2. Dalam hukum acara pidana, khususnya dalam pidana perdagangan orang, Hakim mempunyai peran yang menentukan untuk mencari kebenaran materiel, untuk menetapkan secara tepat peraturan hukum yang dilanggar, sehingga Hakim tidak hanya harus menguasai sepenuhnya hukum yang tertulis, tapi juga harus dapat melihat suasana kebatinan yang ada di masyarakat berkaitan dengan tindak pidana perdagangan orang yang bertentangan dengan harkat dan martabat manusia serta menjadi ancaman terhadap masyarakat, bangsa, dan negara, serta terhadap norma-norma kehidupan yang dilandasi penghormatan terhadap hak asasi manusia. 3. Korban Tindak Pidana Perdagangan Orang seringkali mengalami
ketakutan terhadap aparat penegak hukum, karena mereka juga melakukan pelanggaran hukum berkaitan dengan terjadinya kejahatan yang kemudian menimpa mereka, misalnya pemalsuan identitas. Oleh karena itu, mereka membutuhkan petugas yang memang terlatih menghadapi kondisi korban seperti itu. Dengan demikian, di setiap kantor polisi seharusnya tersedia sejumlah petugas yang dilatih khusus untuk menangani kasus perdagangan orang.

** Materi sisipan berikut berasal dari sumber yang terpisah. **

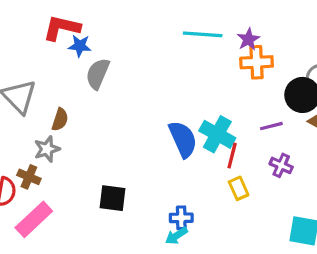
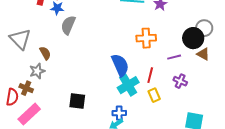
orange cross: (257, 62) -> (146, 38), moved
brown semicircle: (60, 120) -> (45, 53), turned -48
cyan cross: (217, 134) -> (128, 85), moved, turned 30

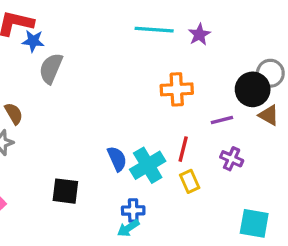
blue semicircle: (120, 65) -> (117, 159), moved, size x0.7

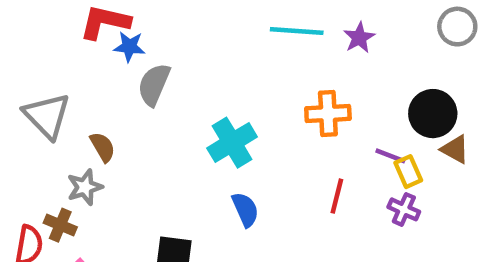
gray circle: (270, 73) -> (457, 27), moved
purple line: (222, 120) -> (390, 156), turned 35
cyan cross: (148, 165) -> (232, 143), moved
yellow rectangle: (190, 181) -> (408, 172), moved

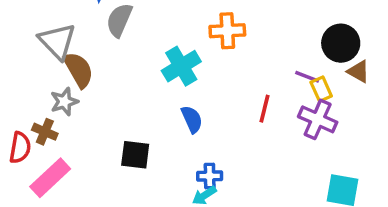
orange cross: (328, 114) -> (227, 31), moved
gray triangle: (47, 116) -> (57, 41), moved
brown semicircle: (103, 147) -> (78, 70), size x1.5
purple cross: (404, 209) -> (318, 119), size x1.5

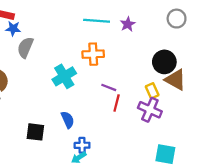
brown triangle: (358, 71) -> (175, 80), size x1.5
purple line: (307, 77) -> (109, 87), moved
blue semicircle: (192, 119) -> (68, 120), moved

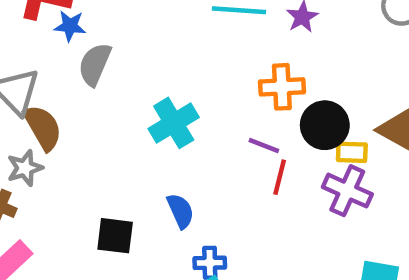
orange cross: (93, 54) -> (282, 87), moved
black circle: (164, 62) -> (325, 125), moved
yellow rectangle: (152, 91) -> (352, 152), turned -64

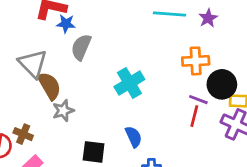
purple line: (264, 146) -> (198, 100), moved
gray star: (25, 168) -> (63, 111), moved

Petugas-petugas ini haruslah polisi yang memiliki keterampilan sosial, pengetahuan tentang posisi dan permasalahan yang dihadapi korban serta terbiasa bekerjasama dengan lembaga-lembaga yang dapat
menyediakan bantuan, pelayanan, dan pendampingan korban, baik lembaga swadaya masyarakat maupun instansi pemerintah, misalnya dinas sosial.
4. Mengingat sarana atau fasilitas yang mencakup tenaga manusia yang berpendidikan dan terampil, organisasi yang baik, dan peralatan yang memadai merupakan salah satu faktor yang mendukung efektivitas penegakan hukum, maka dalam penanganan korban Tindak Pidana Perdagangan Orang, mensyaratkan keahlian khusus bagi penyidik dalam melakukan pemeriksaan dan memberikan perlindungan kepada saksi/korban, terutama untuk mencegah agar tidak terjadi reviktimisasi terhadap korban, khususnya dalam kasus perdagangan orang untuk tujuan pelacuran atau bentuk-bentuk eksploitasi seksual lainnya. Riwayat hidup korban, serta riwayat pekerjaan korban tidak boleh digunakan untuk memojokkan korban atau mengesampingkan laporan korban atau dijadikan alasan untuk menghentikan penyidikan atau penuntutan Tindak Pidana Perdagangan Orang.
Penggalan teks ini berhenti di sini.